Instructions for the task:
Give back, exactly as written, the lines from the first line of the data below through the line with "You also have", and omit the pictures.

=-=-=-=-=

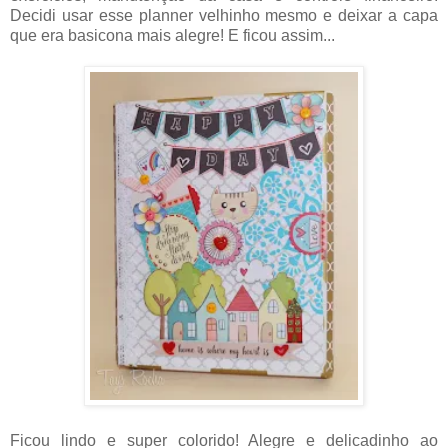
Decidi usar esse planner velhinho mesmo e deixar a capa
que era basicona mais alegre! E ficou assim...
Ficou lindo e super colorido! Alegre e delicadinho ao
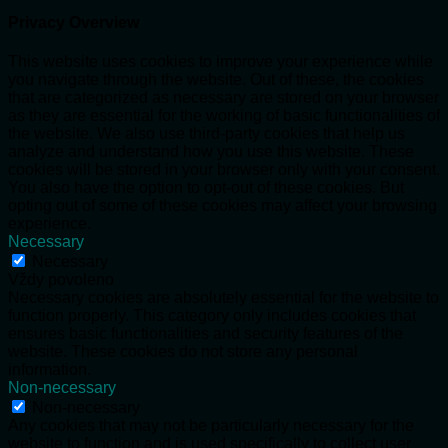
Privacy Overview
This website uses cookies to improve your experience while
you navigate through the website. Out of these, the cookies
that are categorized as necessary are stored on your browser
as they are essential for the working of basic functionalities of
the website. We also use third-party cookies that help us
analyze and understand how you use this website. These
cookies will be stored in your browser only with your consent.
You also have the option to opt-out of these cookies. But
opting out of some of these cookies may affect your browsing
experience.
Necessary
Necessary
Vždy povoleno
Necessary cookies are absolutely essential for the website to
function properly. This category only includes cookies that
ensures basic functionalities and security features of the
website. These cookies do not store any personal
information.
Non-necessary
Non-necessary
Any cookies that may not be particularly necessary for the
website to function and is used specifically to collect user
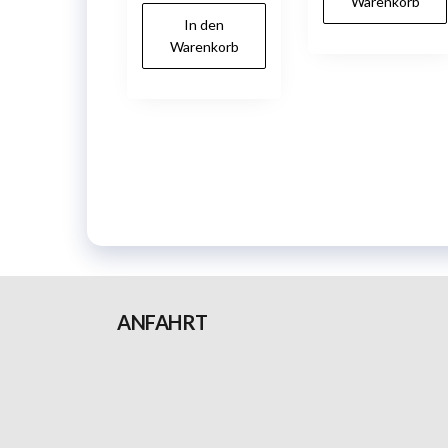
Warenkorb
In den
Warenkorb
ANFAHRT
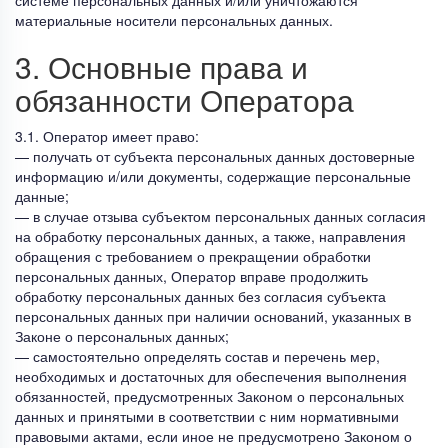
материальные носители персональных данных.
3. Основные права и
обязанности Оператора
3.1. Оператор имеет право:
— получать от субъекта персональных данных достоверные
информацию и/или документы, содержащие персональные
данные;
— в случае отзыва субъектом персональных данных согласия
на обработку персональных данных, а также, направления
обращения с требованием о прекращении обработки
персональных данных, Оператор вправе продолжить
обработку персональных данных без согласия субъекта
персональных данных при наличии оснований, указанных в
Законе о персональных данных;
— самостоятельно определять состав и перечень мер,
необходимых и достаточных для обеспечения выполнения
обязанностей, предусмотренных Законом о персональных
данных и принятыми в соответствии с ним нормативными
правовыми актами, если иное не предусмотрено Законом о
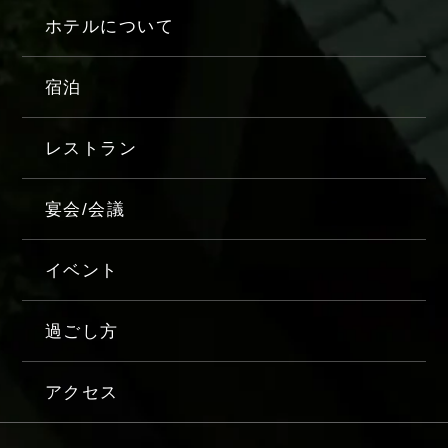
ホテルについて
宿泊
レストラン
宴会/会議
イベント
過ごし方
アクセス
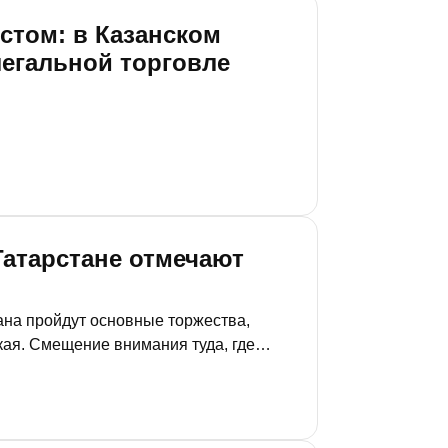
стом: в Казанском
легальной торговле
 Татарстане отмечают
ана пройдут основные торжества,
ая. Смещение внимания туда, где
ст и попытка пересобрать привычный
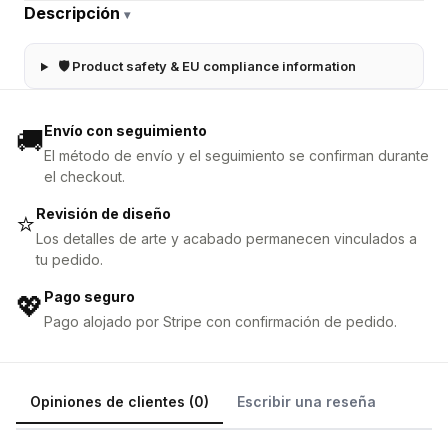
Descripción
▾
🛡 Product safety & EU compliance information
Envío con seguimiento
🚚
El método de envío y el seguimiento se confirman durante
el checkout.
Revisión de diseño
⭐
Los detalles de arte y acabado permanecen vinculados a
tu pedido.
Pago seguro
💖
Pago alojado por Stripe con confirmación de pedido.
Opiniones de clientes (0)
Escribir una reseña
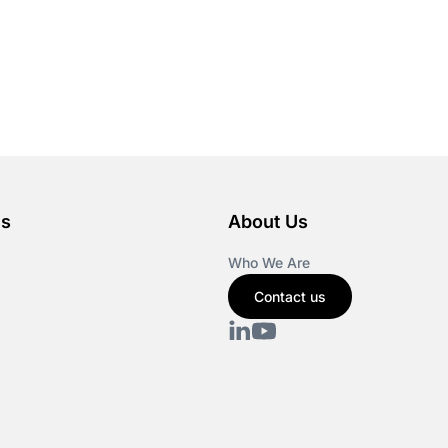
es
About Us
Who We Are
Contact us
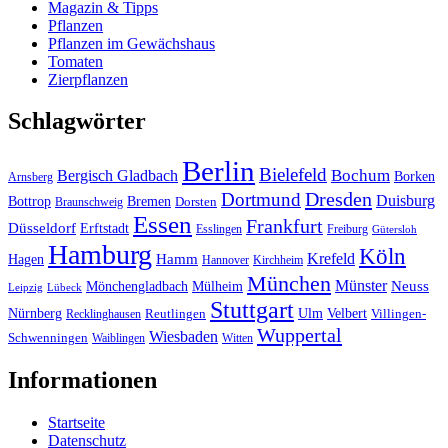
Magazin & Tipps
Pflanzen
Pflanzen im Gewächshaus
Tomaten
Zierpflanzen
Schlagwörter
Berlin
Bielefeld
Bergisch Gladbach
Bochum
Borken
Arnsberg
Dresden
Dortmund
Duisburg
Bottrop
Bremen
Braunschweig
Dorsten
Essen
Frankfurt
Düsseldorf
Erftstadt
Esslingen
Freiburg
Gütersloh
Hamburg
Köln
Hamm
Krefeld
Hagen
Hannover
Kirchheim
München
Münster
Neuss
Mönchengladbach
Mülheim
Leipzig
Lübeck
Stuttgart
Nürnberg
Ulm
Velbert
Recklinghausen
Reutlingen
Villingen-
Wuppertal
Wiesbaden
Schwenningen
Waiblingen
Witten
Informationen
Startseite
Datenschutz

=-=-=-=-=

Solution for this exercise:
Decidi usar esse planner velhinho mesmo e deixar a capa
que era basicona mais alegre! E ficou assim...
Ficou lindo e super colorido! Alegre e delicadinho ao
Privacy Overview
This website uses cookies to improve your experience while
you navigate through the website. Out of these, the cookies
that are categorized as necessary are stored on your browser
as they are essential for the working of basic functionalities of
the website. We also use third-party cookies that help us
analyze and understand how you use this website. These
cookies will be stored in your browser only with your consent.
You also have the option to opt-out of these cookies. But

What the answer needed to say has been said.